About this exercise:
Your reproduction of the entries should be exact and should contain no pictures.

Input material:
· · ·

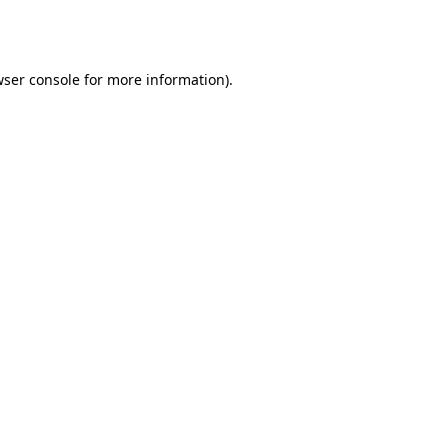
ser console
for more information).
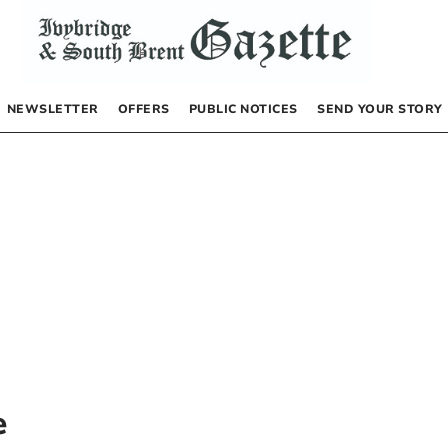
NEWSLETTER
OFFERS
PUBLIC NOTICES
SEND YOUR STORY
e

· · ·

Task answer:
ser console
for more information).
NEWSLETTER
OFFERS
PUBLIC NOTICES
SEND YOUR STORY
e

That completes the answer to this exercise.